First, it's scaremongering to claim that ads may be regressive. Yes, maybe they are, or maybe the inverse is true, since plenty of advertising targets more affluent demographics while lowering the costs of the services displaying it. Without more data, we can't know.

As for being more expensive, that's based on the idea that higher costs necessarily lead to higher prices, which is far from a constant truth outside of the world of spherical cows and perfect competition. In some sectors, it could make it harder for startups to compete, raising the rent that an incumbent may be able to extract from consumers as profits.

Besides, removing advertising would remove a vehicle but not the motivation, so it's to be expected that firms would continue to invest in ways of capturing customers, which may or may not be cheaper that advertising.

Empirically, the results seem mixed, with the removal of advertising both lowering as well as raising prices in different sectors of the economy, so the conclusions aren't obvious.

I dislike advertising and I work for a company that charges for its products, by the way.

I may just be paranoid, but I'm convinced that when wearable passive cameras (glass) are culturally acceptable the first thing Google et al will be pushing for is an option to "pop in", and analyze your environment.

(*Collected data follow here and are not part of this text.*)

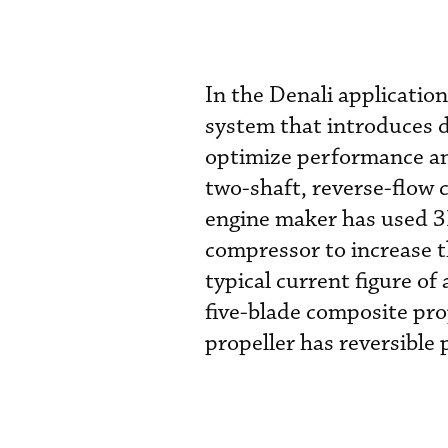
In the Denali applicatio
system that introduces d
optimize performance an
two-shaft, reverse-flow 
engine maker has used 3
compressor to increase t
typical current figure o
five-blade composite pro
propeller has reversible 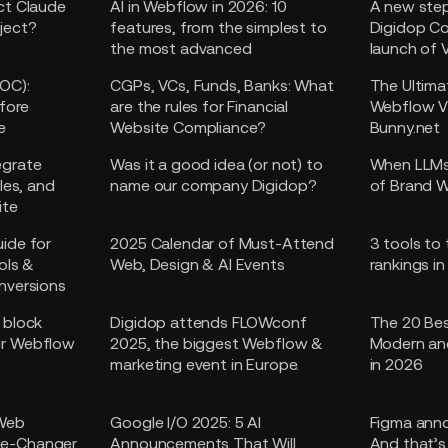
ct Claude
AI in Webflow in 2026: 10
A new step
ject?
features, from the simplest to
Digidop C
the most advanced
launch of 
OC):
CGPs, VCs, Funds, Banks: What
The Ultima
efore
are the rules for Financial
Webflow V
e
Website Compliance?
Bunny.net
egrate
Was it a good idea (or not) to
When LLMs
les, and
name our company Digidop?
of Brand W
ite
ide for
2025 Calendar of Must-Attend
3 tools to
ols &
Web, Design & AI Events
rankings i
nversions
 block
Digidop attends FLOWconf
The 20 Bes
ur Webflow
2025, the biggest Webflow &
Modern an
marketing event in Europe.
in 2026
 Web
Google I/O 2025: 5 AI
Figma anno
e-Changer
Announcements That Will
And that’s 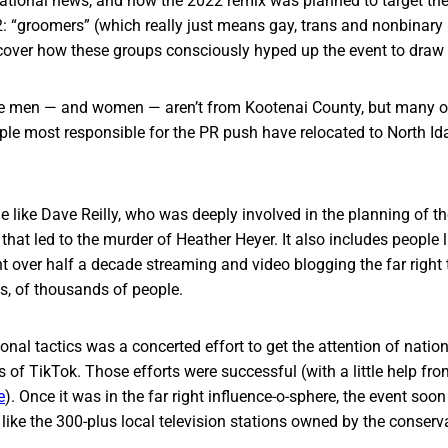
ational news, and how the 2022 remix was planned to target the r
 “groomers” (which really just means gay, trans and nonbinary 
cover how these groups consciously hyped up the event to draw 
 men — and women — aren’t from Kootenai County, but many of
e most responsible for the PR push have relocated to North Ida
e like Dave Reilly, who was deeply involved in the planning of t
y that led to the murder of Heather Heyer. It also includes people
 over half a decade streaming and video blogging the far right 
ds, of thousands of people.
al tactics was a concerted effort to get the attention of national
bs of TikTok. Those efforts were successful (with a little help fr
e
). Once it was in the far right influence-o-sphere, the event soon
 like the 300-plus local television stations owned by the conserva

Imagine you could see through the eyes of your customer interacting with your brand or a competitor's. Imagine being able to see how your customers shop, what they're eating today, and more importantly a view of their network from their eyes.

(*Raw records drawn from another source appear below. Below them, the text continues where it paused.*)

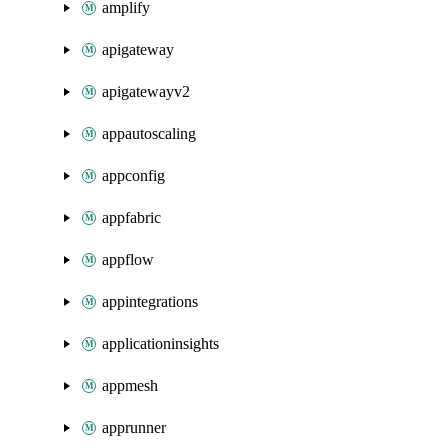
amplify
apigateway
apigatewayv2
appautoscaling
appconfig
appfabric
appflow
appintegrations
applicationinsights
appmesh
apprunner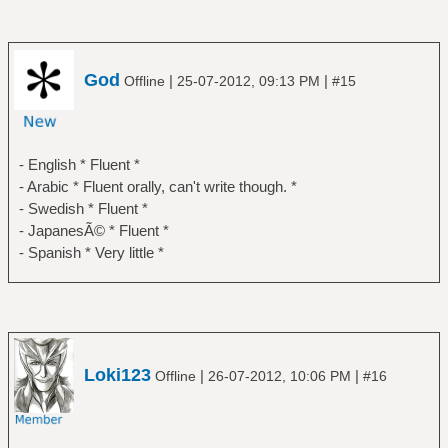
God
|
|
Offline
25-07-2012, 09:13 PM
#15
- English * Fluent *
- Arabic * Fluent orally, can't write though. *
- Swedish * Fluent *
- JapanesÃ© * Fluent *
- Spanish * Very little *
Loki123
|
|
Offline
26-07-2012, 10:06 PM
#16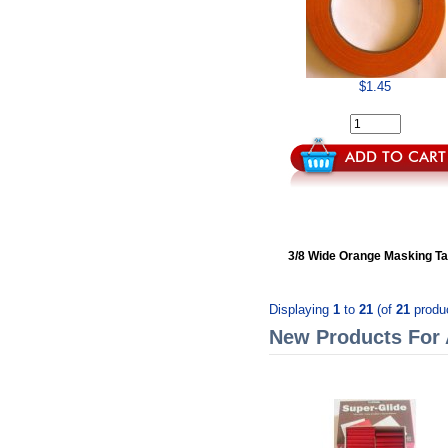
$1.45
3/8 Wide Orange Masking T
Displaying
1
to
21
(of
21
produ
New Products For 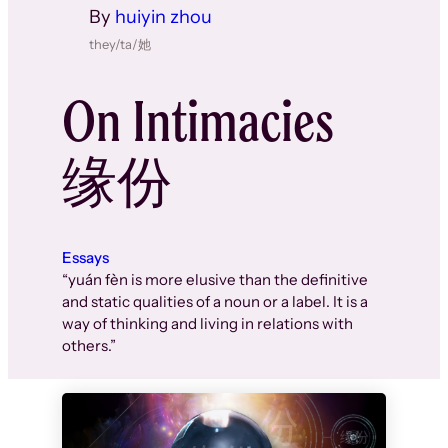
By
huiyin zhou
they/ta/她
On Intimacies
缘份
Essays
“yuán fèn is more elusive than the definitive
and static qualities of a noun or a label. It is a
way of thinking and living in relations with
others.”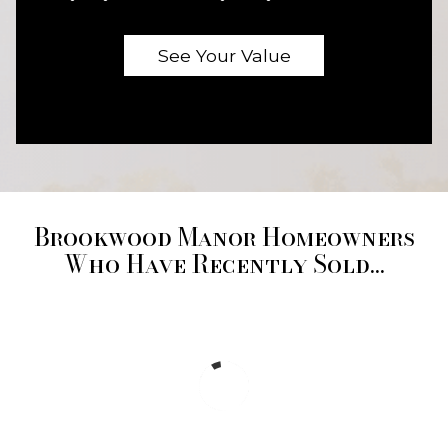
Brookwood Manor Homeowners
Who Have Recently Sold...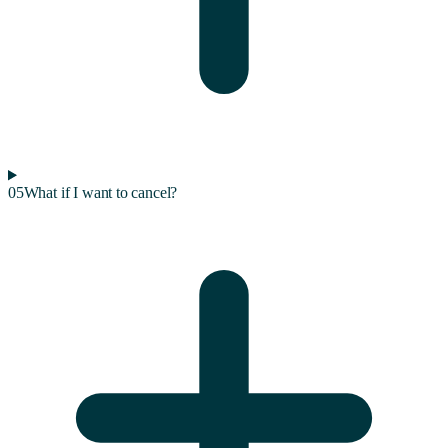
05
What if I want to cancel?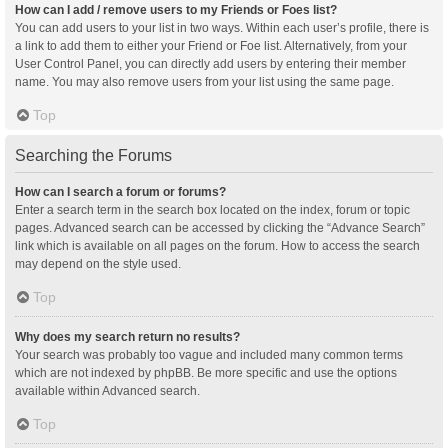
How can I add / remove users to my Friends or Foes list?
You can add users to your list in two ways. Within each user’s profile, there is
a link to add them to either your Friend or Foe list. Alternatively, from your
User Control Panel, you can directly add users by entering their member
name. You may also remove users from your list using the same page.
Top
Searching the Forums
How can I search a forum or forums?
Enter a search term in the search box located on the index, forum or topic
pages. Advanced search can be accessed by clicking the “Advance Search”
link which is available on all pages on the forum. How to access the search
may depend on the style used.
Top
Why does my search return no results?
Your search was probably too vague and included many common terms
which are not indexed by phpBB. Be more specific and use the options
available within Advanced search.
Top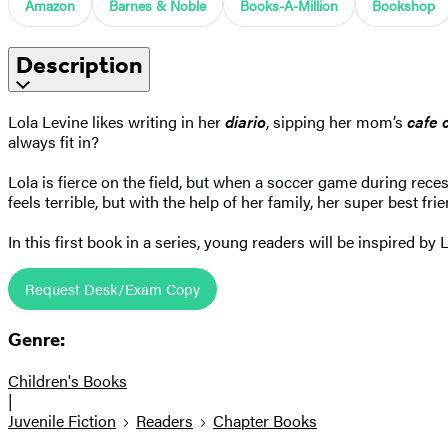
Amazon
Barnes & Noble
Books-A-Million
Bookshop
Description
Lola Levine likes writing in her
diario
, sipping her mom’s
cafe 
always fit in?
Lola is fierce on the field, but when a soccer game during rec
feels terrible, but with the help of her family, her super best frie
In this first book in a series, young readers will be inspired by 
Request Desk/Exam Copy
Genre:
Children's Books
|
Juvenile Fiction
Readers
Chapter Books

It doesn't have to be that creepy, merely an agreement to let Google collect information while you shop based on GPS data seems innocent enough.

Advertising will get more insidious, someone convince me I'm wrong please (I'm being sincere, I don't want to hate technology).

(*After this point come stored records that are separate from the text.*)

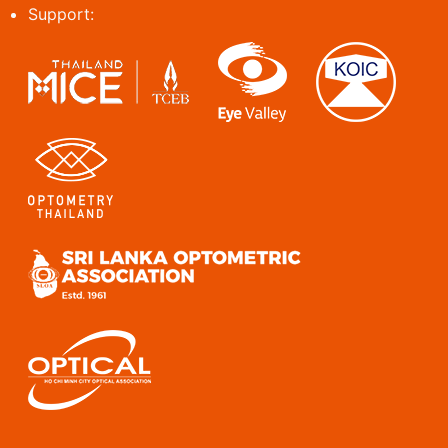
Support: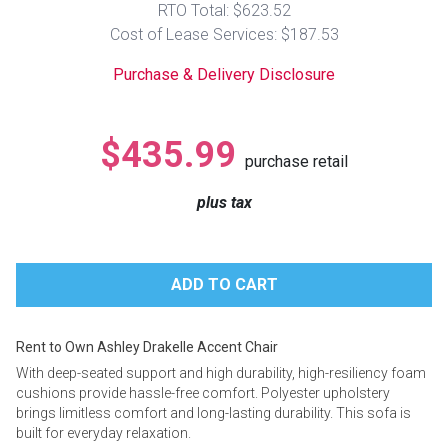
RTO Total: $623.52
Lamps
Cost of Lease Services: $187.53
Beds
Coffee Ta
Purchase & Delivery Disclosure
Dressers
Coffee & 
$435.99
purchase retail
Nightstands
Home Acce
plus tax
Dining Sets
Rent to Own Ashley Drakelle Accent Chair
With deep-seated support and high durability, high-resiliency foam
cushions provide hassle-free comfort. Polyester upholstery
brings limitless comfort and long-lasting durability. This sofa is
built for everyday relaxation.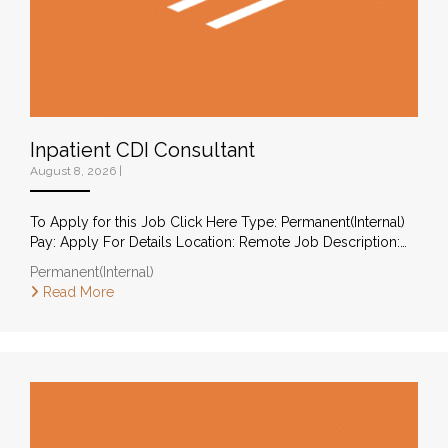
Inpatient CDI Consultant
August 8, 2026
|
To Apply for this Job Click Here Type: Permanent(Internal)
Pay: Apply For Details Location: Remote Job Description:…
Permanent(Internal)
Read More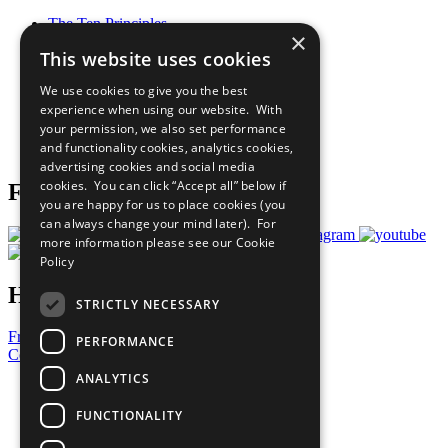
The Ten Principles
×
Sustainable Development Goals
This website uses cookies
Our Participants
All Our Work
We use cookies to give you the best
What You Can Do
experience when using our website. With
Careers & Opportunities
your permission, we also set performance
Join Now
and functionality cookies, analytics cookies,
Prepare your CoP
advertising cookies and social media
cookies. You can click “Accept all” below if
Follow Us
you are happy for us to place cookies (you
can always change your mind later). For
more information please see our
Cookie
Policy
Have a Question?
STRICTLY NECESSARY
Frequently Asked Questions
PERFORMANCE
Contact Us
ANALYTICS
United Nations
Privacy Policy
FUNCTIONALITY
Cookies Policy
Copyright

I don't use an adblocker but I am real close to doing so. Why? Because of the jerks who think it is okay to run a bunch of animated graphics, moving images, or videos. I am also not happy about the pervasive tracking of users.
I use an ad blocker. I used to use it without a filter list and would manually block any ad I found intrusive (e.g. Flash ads, ads that pick words out of the page content and highlight them, animated image ads), but then it simply became too much work. The tipping point for switching to filter list was spending two hours trying to figure out how to block YouTube video ads.

I want to support the sites I browse, but ad networks that host intrusive ads give all ads a bad name. Even worse are the irresponsible ad networks that allow advertisers to execute JavaScript, embed PDFs, embed Java applets, or even embed an entire iframe with a URL of the advertiser's choosing.